**Your task:** Quote, without any change, the line that contains "Go to website of The Lillet logo" and all lines that follow it to the end of the data below.
╔══
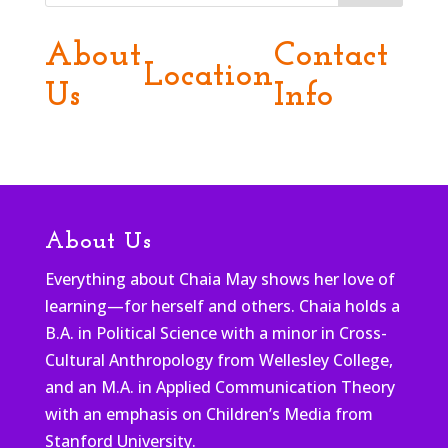
About
Contact
Location
Us
Info
About Us
Everything about Chaia May shows her love of
learning—for herself and others. Chaia holds a
B.A. in Political Science with a minor in Cross-
Cultural Anthropology from Wellesley College,
and an M.A. in Applied Communication Theory
with an emphasis on Children’s Media from
Stanford University.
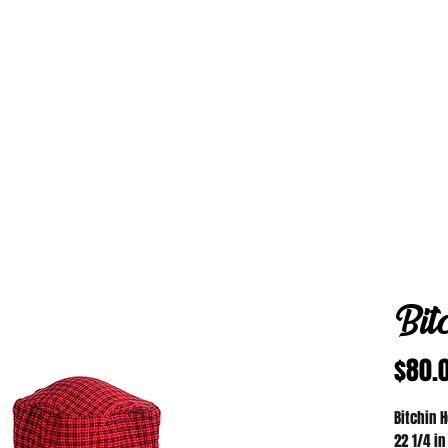
Bit
$80.
Bitchin 
22 1/4 in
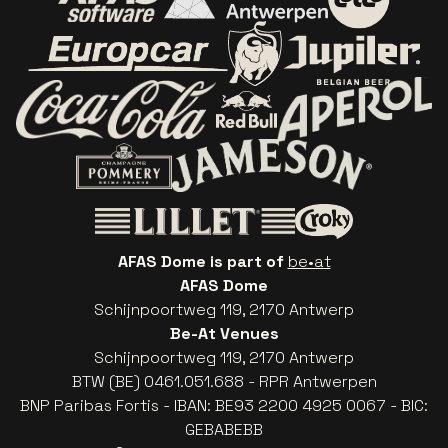
Go to website of AFAS Software logo
Go to website of Provinc
Go to websi
Go to website of Europcar
Go to website of
Go to website of Red Bull
Go to website of Coca-Cola
Go to websit
Go to website of Champagne Pommery
Go to website of The 
Go to website of The Lillet logo 
Go to website o
AFAS Dome is part of
be•at
AFAS Dome
Schijnpoortweg 119, 2170 Antwerp
Be-At Venues
Schijnpoortweg 119, 2170 Antwerp
BTW (BE) 0461.051.688 - RPR Antwerpen
BNP Paribas Fortis - IBAN: BE93 2200 4925 0067 - BIC:
GEBABEBB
╚══
**The completed task:**
Go to website of The Lillet logo 
Go to website o
AFAS Dome is part of
be•at
AFAS Dome
Schijnpoortweg 119, 2170 Antwerp
Be-At Venues
Schijnpoortweg 119, 2170 Antwerp
BTW (BE) 0461.051.688 - RPR Antwerpen
BNP Paribas Fortis - IBAN: BE93 2200 4925 0067 - BIC:
GEBABEBB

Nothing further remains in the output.